College Honors Great Educators Who Shaped Great Institutions

by Steve Charles

May 13, 2007

Hanover College President Rusty Nichols ’61 and Wabash Dean Emeritus of the College Raymond Williams H’68 were praised as "two great educators who have shaped and nurtured two great educational institutions" as they were awarded honorary degrees at Sunday’s 169th Commencement at Wabash College. (Click here for a photo album.)

"Your legacy at Hanover will endure for generations to come," Wabash President Pat White said, awarding an honorary Doctor of Laws to Nichols, who will retire next month after 20 years as president of the southern Indiana liberal arts college. "You have put that college’s students at the forefront of all activity and planning. You have raised the expectations of students, faculty, staff, and alumni. And you have guided the college with clear principles that include personal and academic excellence, respect, and responsibility."

Awarding the Doctor of Divinity to Raymond Williams, President White noted that Williams’ arrival at Wabash in 1965 helped to "usher in a Golden Age for the Wabash Religion Department.

"For over 40 years you have blessed the students, faculty, staff, alumni, and trustees of Wabash College," President White said of Williams, who in addition to being the foremost scholar of Swaminarayan Hinduism, is also the founding director of the Wabash Center for Teaching and Learning in Theology and Religion. "You have blessed us through your excellent teaching and innovative scholarship, a combination that is your lasting legacy at your adopted alma mater."

At a luncheon preceding the ceremony, President White offered a toast to both degree recipients.

"We have heard so many speak with such respect, even reverence, even amazement, not only of your personal gifts of integrity, humility, and wisdom, but for the work you’ve done in leading and shaping Hanover," President White said, honoring Nichols.

 Turning to Williams, he said: "As a scholar as a teacher, as a department chair, division chair, and a year as dean, you led the college. That service is but a tip of the iceberg of your leadership and your influence on of this great college over many years, and as a beneficiary of your many years of leadership, Raymond, I salute you."

"I am humbled to be here," Nichols said, recalling his Wabash student days, when he attended Chapel services and heard talks by professors Byron Trippet, Ben Rogge, George Lovell, Vic Powell, and others who had a profound influence on his life.

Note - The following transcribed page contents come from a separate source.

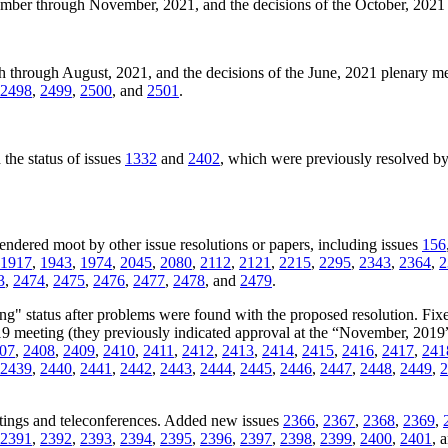
ember through November, 2021, and the decisions of the October, 202
h through August, 2021, and the decisions of the June, 2021 plenary 
2498
,
2499
,
2500
, and
2501
.
the status of issues
1332
and
2402
, which were previously resolved by
rendered moot by other issue resolutions or papers, including issues
156
1917
,
1943
,
1974
,
2045
,
2080
,
2112
,
2121
,
2215
,
2295
,
2343
,
2364
,
2
3
,
2474
,
2475
,
2476
,
2477
,
2478
, and
2479
.
ng" status after problems were found with the proposed resolution. Fixe
019 meeting (they previously indicated approval at the “November, 2019
07
,
2408
,
2409
,
2410
,
2411
,
2412
,
2413
,
2414
,
2415
,
2416
,
2417
,
241
2439
,
2440
,
2441
,
2442
,
2443
,
2444
,
2445
,
2446
,
2447
,
2448
,
2449
,
2
tings and teleconferences. Added new issues
2366
,
2367
,
2368
,
2369
,
2391
,
2392
,
2393
,
2394
,
2395
,
2396
,
2397
,
2398
,
2399
,
2400
,
2401
, 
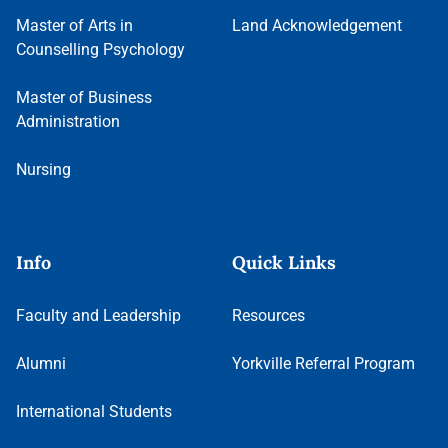
Master of Arts in
Land Acknowledgement
Counselling Psychology
Master of Business
Administration
Nursing
Info
Quick Links
Faculty and Leadership
Resources
Alumni
Yorkville Referral Program
International Students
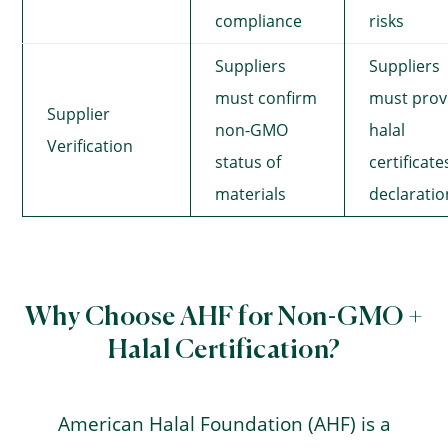
compliance
risks
Suppliers
Suppliers
must confirm
must prov
Supplier
non-GMO
halal
Verification
status of
certificate
materials
declaratio
Why Choose AHF for Non-GMO +
Halal Certification?
American Halal Foundation (AHF) is a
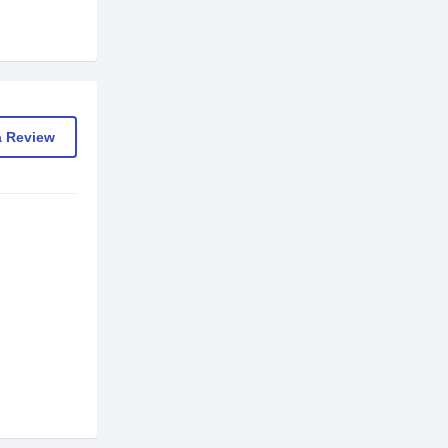
a Review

"Wabash College has been able to do something that I’m not sure any college in the country can do so well—to take raw material, unknown talent, and give them the ability to do something they themselves didn’t know they had the ability to do.

"All I’ve tried to at Hanover is to take the ideas of Byron Trippet, Ben Rogge, and George Lovell, and transplant them to a new environment, to perpetuate the free society in a graduating class of about 200 every year. I’ve tried to help them go out and do what Vic Powell and Ben Rogge taught me to do.

"What Wabash did for me was to take me as a boy and make me a man, and I want to thank all of you who helped me get here," Nichols said, noting that both he and his wife, Pat, are from rural Montgomery County. "Thank you for helping a farm boy and farm girl realize a dream."

Calling family "the foundation of everything," Williams introduced his wife, sons, daughter, and granddaughter, as well as members of the Lilly Endowment Inc. and the Wabash Religion department, paying particular tribute to Professor of Religion Emeritus Hall Peebles.

"When I first came to be interviewed for a job at Wabash and met people like Hall, Paul Mielke, and Vic Powell, I was so impressed by that group of faculty that if I’d had any money, I would have paid to become a member of this faculty," Williams said. "I actually had the good judgment to turn down a higher offer elsewhere to join this faculty, and being a faculty member here has been the pride of my life and career."

"It’s more of an honor than you can imagine or know for me to be here, especially to be among so many dear friends and people I’ve known for so many years and who have contributed so much," Williams said. "A career at Wabash College is a great honor in itself, and this is an honor beyond all deserving, but one I shall cherish more than any other I’ve ever received."



In photos: Raymond Williams and Rusty Nichols after receiving honorary degrees during the College's 169th Commencement; President Pat White offers a toast to fellow college president, Rusty Nichols.